> **What you will do**
Below are records; report the number of lines in them that include the word "remove", with no other text.

START Information supplied

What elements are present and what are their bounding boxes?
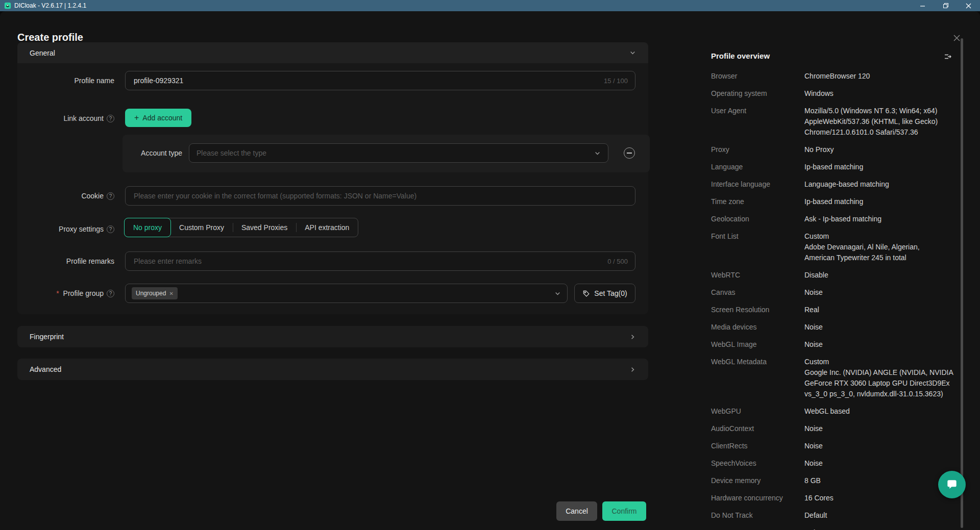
proxy-mode-tabs: No proxy Custom Proxy Saved Proxies API … (124, 218, 358, 237)
group-tag-chip[interactable]: Ungrouped ✕ (132, 287, 178, 299)
overview-row: WebGPUWebGL based (711, 406, 957, 417)
create-profile-dialog: Create profile General Profile name 15 /… (0, 11, 980, 530)
overview-row: BrowserChromeBrowser 120 (711, 71, 957, 82)
chevron-down-icon (629, 49, 636, 56)
chevron-down-icon (594, 150, 601, 157)
tab-api-extraction[interactable]: API extraction (296, 218, 358, 237)
tab-custom-proxy[interactable]: Custom Proxy (170, 218, 233, 237)
profile-overview-list: BrowserChromeBrowser 120 Operating syste… (711, 71, 957, 530)
required-asterisk: * (56, 289, 59, 297)
remove-account-button[interactable] (624, 147, 635, 159)
overview-row: Do Not TrackDefault (711, 510, 957, 521)
profile-group-select[interactable]: Ungrouped ✕ (125, 284, 568, 303)
tab-saved-proxies[interactable]: Saved Proxies (233, 218, 296, 237)
chevron-right-icon (629, 366, 636, 373)
overview-row: Time zoneIp-based matching (711, 196, 957, 207)
chevron-down-icon (554, 290, 561, 297)
cookie-input[interactable] (133, 191, 628, 200)
account-type-label: Account type (0, 147, 182, 159)
cookie-label: Cookie ? (0, 190, 114, 201)
cancel-button[interactable]: Cancel (556, 501, 597, 521)
profile-group-label: * Profile group ? (0, 288, 114, 299)
overview-row: GeolocationAsk - Ip-based matching (711, 214, 957, 224)
page-title: Create profile (17, 32, 83, 43)
advanced-section-header[interactable]: Advanced (17, 359, 648, 380)
overview-row: WebRTCDisable (711, 270, 957, 281)
overview-row: ProxyNo Proxy (711, 144, 957, 155)
profile-name-field: 15 / 100 (125, 71, 635, 90)
overview-row: AudioContextNoise (711, 423, 957, 434)
add-account-button[interactable]: + Add account (125, 109, 191, 127)
overview-row: Device memory8 GB (711, 475, 957, 486)
overview-row: Operating systemWindows (711, 88, 957, 99)
link-account-help-icon[interactable]: ? (107, 115, 114, 122)
set-tag-button[interactable]: Set Tag(0) (574, 284, 635, 303)
profile-name-label: Profile name (0, 75, 114, 86)
general-section-header[interactable]: General (17, 42, 648, 63)
tag-icon (582, 290, 590, 297)
chat-widget-button[interactable] (938, 471, 966, 498)
general-section-label: General (30, 49, 55, 57)
overview-row: Interface languageLanguage-based matchin… (711, 179, 957, 190)
profile-remarks-field: 0 / 500 (125, 251, 635, 271)
close-window-button[interactable] (957, 0, 980, 11)
minimize-button[interactable] (911, 0, 934, 11)
fingerprint-section-label: Fingerprint (30, 333, 64, 341)
overview-row: Font ListCustom Adobe Devanagari, Al Nil… (711, 231, 957, 263)
app-logo-icon (4, 2, 11, 9)
profile-remarks-label: Profile remarks (0, 256, 114, 267)
overview-row: WebGL MetadataCustom Google Inc. (NVIDIA… (711, 357, 957, 399)
overview-row: CanvasNoise (711, 287, 957, 298)
proxy-help-icon[interactable]: ? (107, 225, 114, 233)
profile-name-input[interactable] (133, 76, 599, 85)
title-bar: DICloak - V2.6.17 | 1.2.4.1 (0, 0, 980, 11)
advanced-section-label: Advanced (30, 365, 61, 373)
overview-row: User AgentMozilla/5.0 (Windows NT 6.3; W… (711, 106, 957, 138)
cookie-help-icon[interactable]: ? (107, 192, 114, 200)
account-type-placeholder: Please select the type (197, 149, 266, 157)
chat-bubble-icon (945, 478, 959, 491)
cookie-field (125, 186, 635, 206)
confirm-button[interactable]: Confirm (602, 501, 646, 521)
overview-scrollbar[interactable] (961, 38, 963, 528)
window-title: DICloak - V2.6.17 | 1.2.4.1 (14, 2, 86, 9)
profile-overview-title: Profile overview (711, 52, 770, 60)
profile-remarks-input[interactable] (133, 257, 602, 266)
overview-row: BatteryNoise (711, 527, 957, 530)
collapse-panel-icon[interactable] (942, 51, 953, 62)
plus-icon: + (134, 113, 139, 122)
profile-name-counter: 15 / 100 (604, 77, 628, 85)
tab-no-proxy[interactable]: No proxy (124, 218, 171, 237)
overview-row: Hardware concurrency16 Cores (711, 493, 957, 503)
proxy-settings-label: Proxy settings ? (0, 223, 114, 235)
restore-button[interactable] (934, 0, 957, 11)
overview-row: Screen ResolutionReal (711, 305, 957, 315)
fingerprint-section-header[interactable]: Fingerprint (17, 326, 648, 347)
overview-row: Media devicesNoise (711, 322, 957, 333)
overview-row: LanguageIp-based matching (711, 162, 957, 172)
overview-row: ClientRectsNoise (711, 441, 957, 451)
profile-group-help-icon[interactable]: ? (107, 290, 114, 297)
app-window: DICloak - V2.6.17 | 1.2.4.1 Create profi… (0, 0, 980, 530)
remarks-counter: 0 / 500 (607, 258, 628, 265)
overview-row: WebGL ImageNoise (711, 339, 957, 350)
remove-tag-icon[interactable]: ✕ (169, 291, 173, 296)
overview-row: SpeechVoicesNoise (711, 458, 957, 469)
account-type-select[interactable]: Please select the type (189, 143, 608, 163)
link-account-label: Link account ? (0, 113, 114, 124)
chevron-right-icon (629, 334, 636, 340)
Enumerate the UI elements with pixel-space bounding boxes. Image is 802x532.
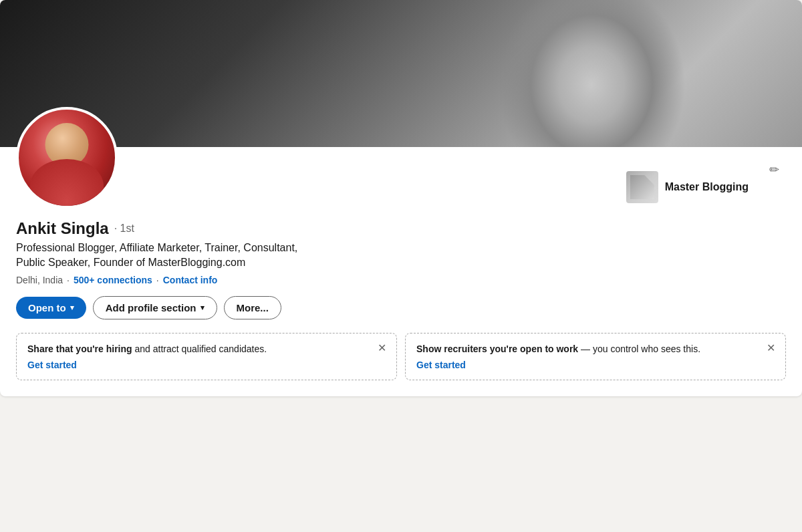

END Information supplied

> **Answer below**
2